BATAM, RMNEWS.ID – Dana penanganan Covid-19 di Dinas Perindustrian dan Perdagangan Kota Batam jadi sorotan publik. Pasalnya, selain penggunaan anggaran tidak transparan dari realisasi anggaran covid-19 yang cukup besar tersebut. Juga disebut sebut terjadi indikasi dugaan penyelewengan.
Hal ini terungkap dari laporan Badan Pemeriksa Keuangan (BPK) RI menemukan penggunaan anggaran penanganan covid-19 di Dinas Perindustrian dan Perdagangan (Prindag) Kota Batam bermasalah. Di mana anggaran yang di gunakan untuk pengamanan jaringan sosial pemberian bantuan sembako gratis kepada masyarakat terdampak covid-19 di Kota Batam tersebut tidak di laksanakan sesuai dengan ketentuan.

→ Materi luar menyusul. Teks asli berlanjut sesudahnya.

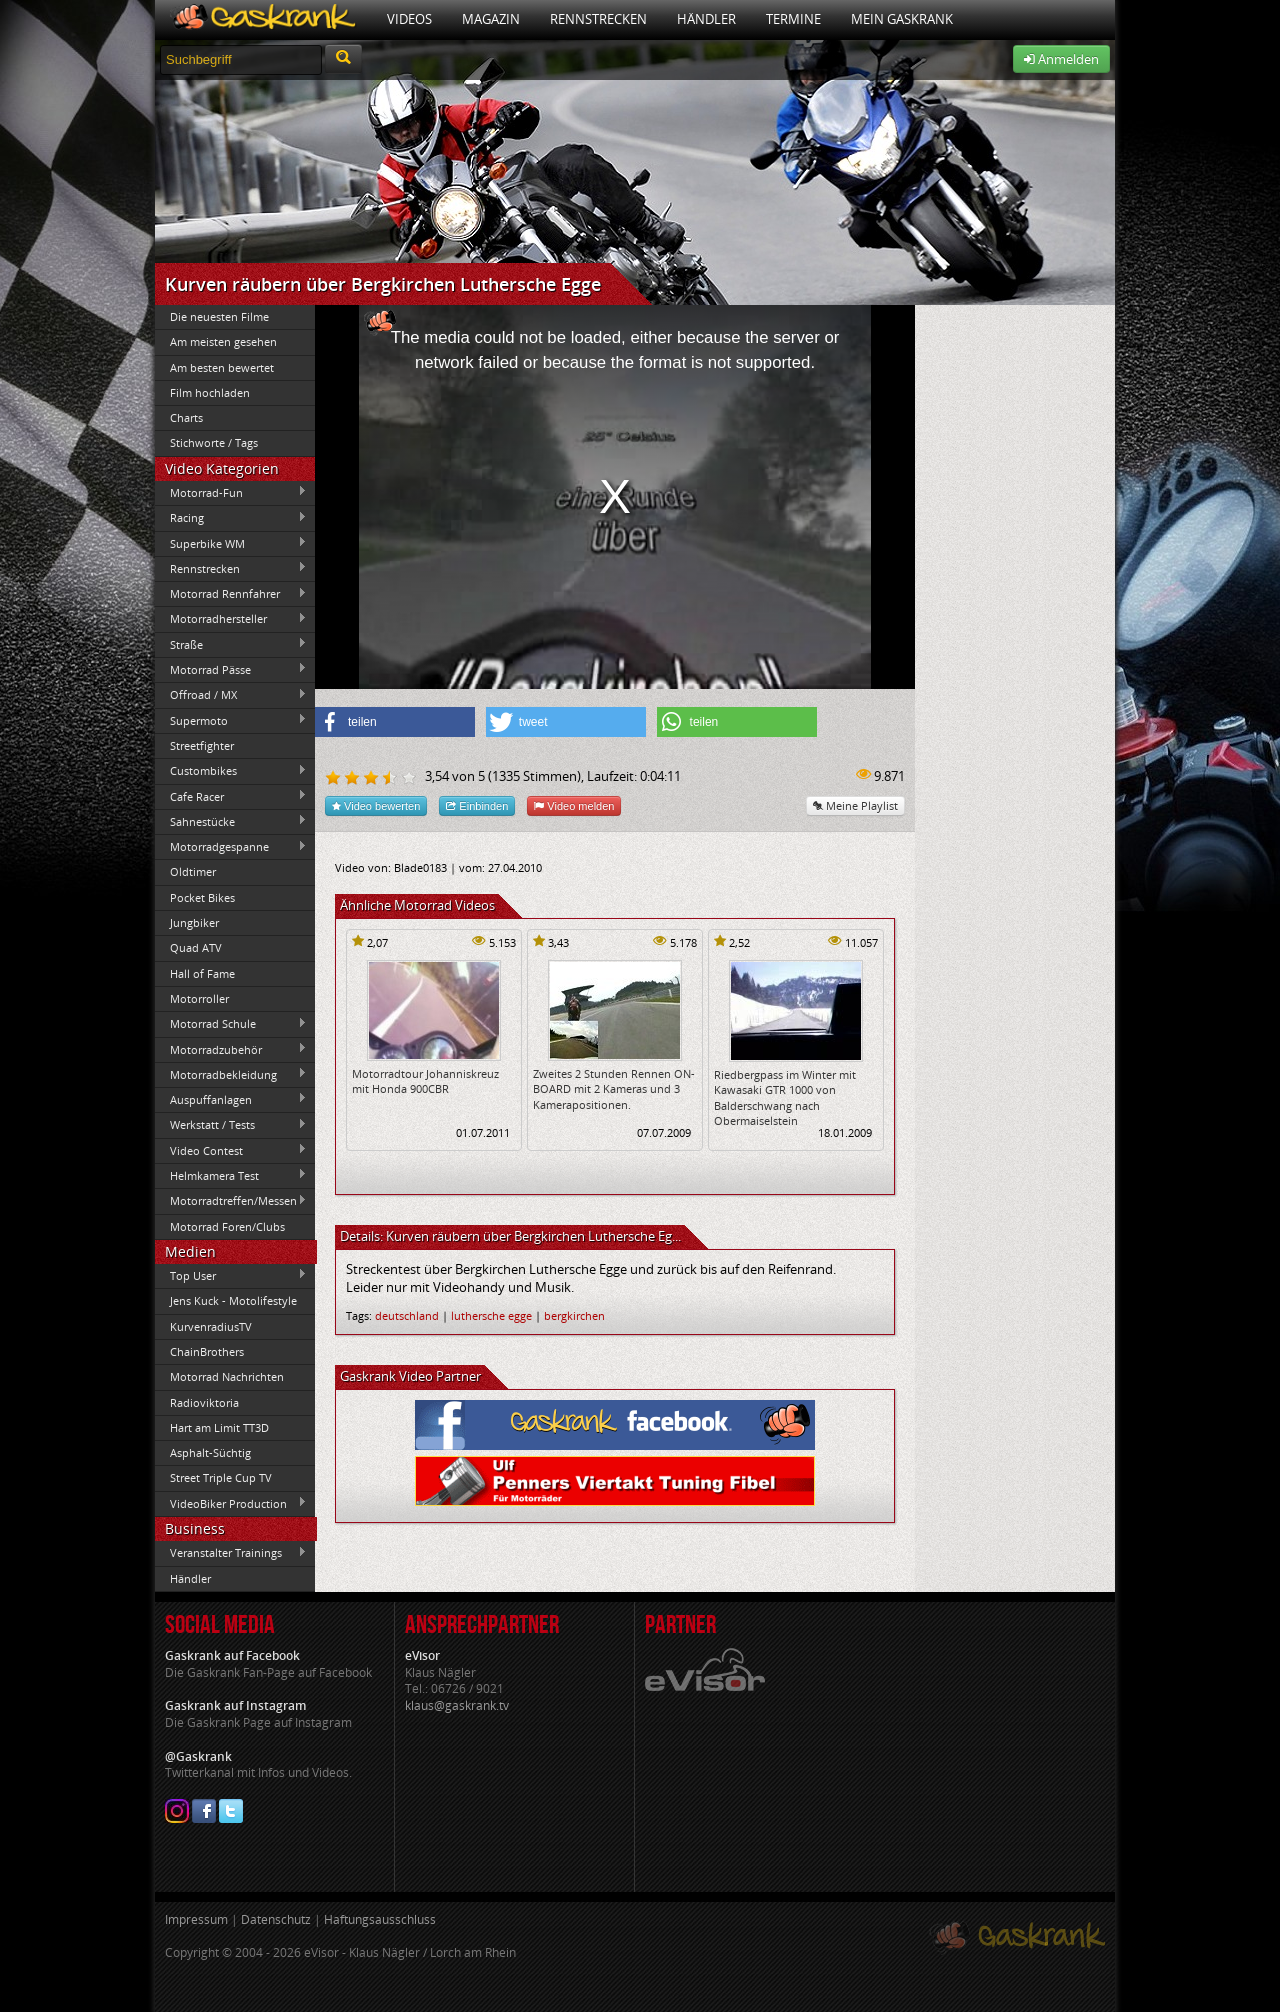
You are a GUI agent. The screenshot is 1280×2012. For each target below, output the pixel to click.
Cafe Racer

Tak tanggung tanggung dugaan penyalahgunaan anggaran covid yang terungkap, sebanyak 192.000 paket dengan anggaran sebesar Rp 18.793.900.000 yang tercatat dalam kouta Penetapan penerima bantuan sosial sembako gratis kepada masyarakat, sebagian di sebut-sebut ada nama penerima fiktif. Meski dalam laporan nama penerima sembako tersebut tercatat di atas kertas. Namun bisa jadi wujud penerimanya sama sekali tidak ada.